Reproduce precisely the lines of the listing below, starting with the line that contains "beszéltek nekünk)." and stopping after the line that contains "pontok, amelyeket majd"; include nothing else.

[Given records — start]

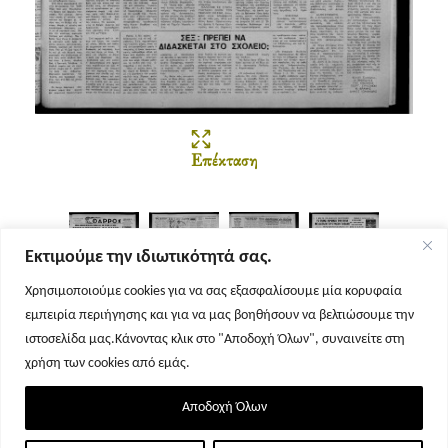
Επέκταση
Εκτιμούμε την ιδιωτικότητά σας.
Χρησιμοποιούμε cookies για να σας εξασφαλίσουμε μία κορυφαία
εμπειρία περιήγησης και για να μας βοηθήσουν να βελτιώσουμε την
Σελίδα 1
Σελίδα 2
Σελίδα 3
Σελίδα 4
ιστοσελίδα μας.Κάνοντας κλικ στο "Αποδοχή Όλων", συναινείτε στη
χρήση των cookies από εμάς.
Αποδοχή Όλων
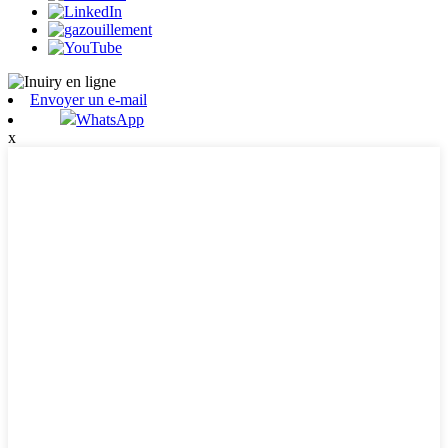
Envoyer un e-mail
WhatsApp
x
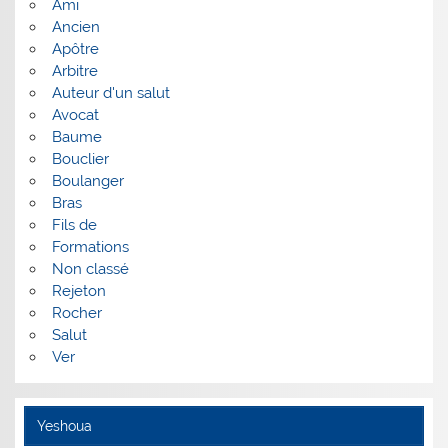
Ami
Ancien
Apôtre
Arbitre
Auteur d'un salut
Avocat
Baume
Bouclier
Boulanger
Bras
Fils de
Formations
Non classé
Rejeton
Rocher
Salut
Ver
Yeshoua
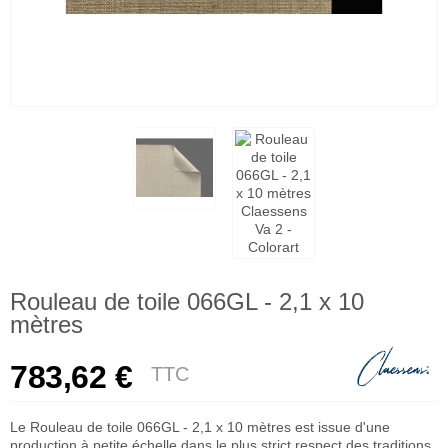
Rouleau de toile 066GL - 2,1 x 10
mètres
783,62 €
TTC
Le Rouleau de toile 066GL - 2,1 x 10 mètres est issue d'une
production à petite échelle dans le plus strict respect des traditions.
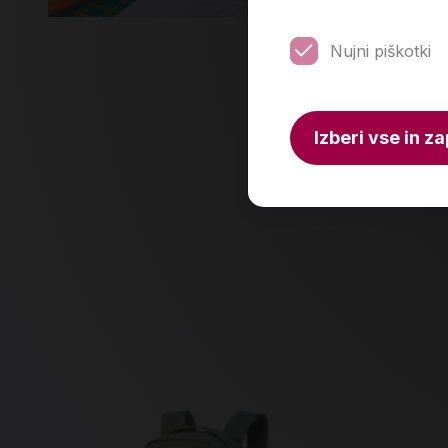
Nujni piškotki
Več
Izberi vse in za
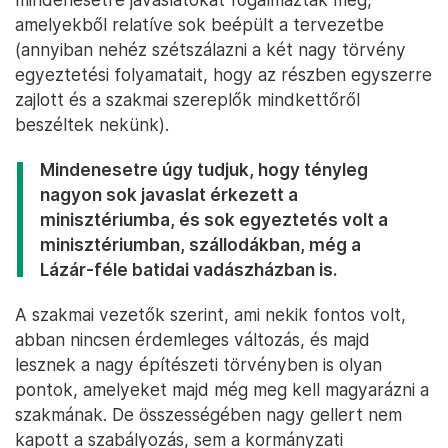
amelyekből relatíve sok beépült a tervezetbe
(annyiban nehéz szétszálazni a két nagy törvény
egyeztetési folyamatait, hogy az részben egyszerre
zajlott és a szakmai szereplők mindkettőről
beszéltek nekünk).
Mindenesetre úgy tudjuk, hogy tényleg
nagyon sok javaslat érkezett a
minisztériumba, és sok egyeztetés volt a
minisztériumban, szállodákban, még a
Lázár-féle batidai vadászházban is.
A szakmai vezetők szerint, ami nekik fontos volt,
abban nincsen érdemleges változás, és majd
lesznek a nagy építészeti törvényben is olyan
pontok, amelyeket majd még meg kell magyarázni a
szakmának. De összességében nagy gellert nem
kapott a szabályozás, sem a kormányzati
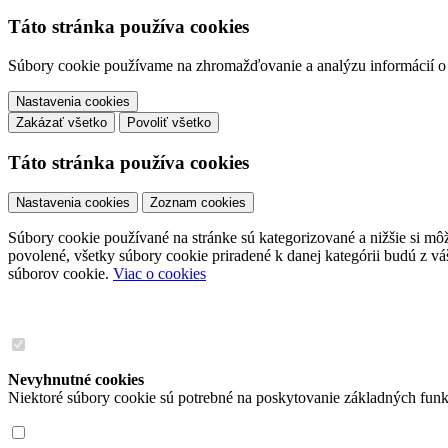
Táto stránka používa cookies
Súbory cookie používame na zhromažďovanie a analýzu informácií o v
Nastavenia cookies
Zakázať všetko
Povoliť všetko
Táto stránka používa cookies
Nastavenia cookies
Zoznam cookies
Súbory cookie používané na stránke sú kategorizované a nižšie si môže
povolené, všetky súbory cookie priradené k danej kategórii budú z v
súborov cookie.
Viac o cookies
Nevyhnutné cookies
Niektoré súbory cookie sú potrebné na poskytovanie základných funk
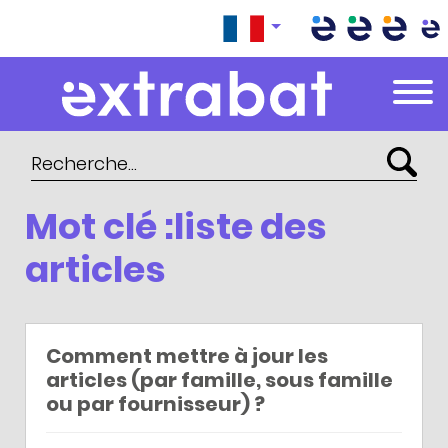
Extrabat – Le Blog
Mot clé :liste des
articles
Comment mettre à jour les
articles (par famille, sous famille
ou par fournisseur) ?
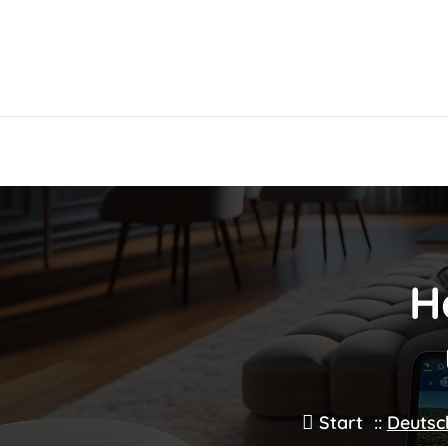
Zum
Inhalt
springen
H
Start
::
Deutsc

[Given records — finish]

• [Finished exercise]:
beszéltek nekünk).
Mindenesetre úgy tudjuk, hogy tényleg
nagyon sok javaslat érkezett a
minisztériumba, és sok egyeztetés volt a
minisztériumban, szállodákban, még a
Lázár-féle batidai vadászházban is.
A szakmai vezetők szerint, ami nekik fontos volt,
abban nincsen érdemleges változás, és majd
lesznek a nagy építészeti törvényben is olyan
pontok, amelyeket majd még meg kell magyarázni a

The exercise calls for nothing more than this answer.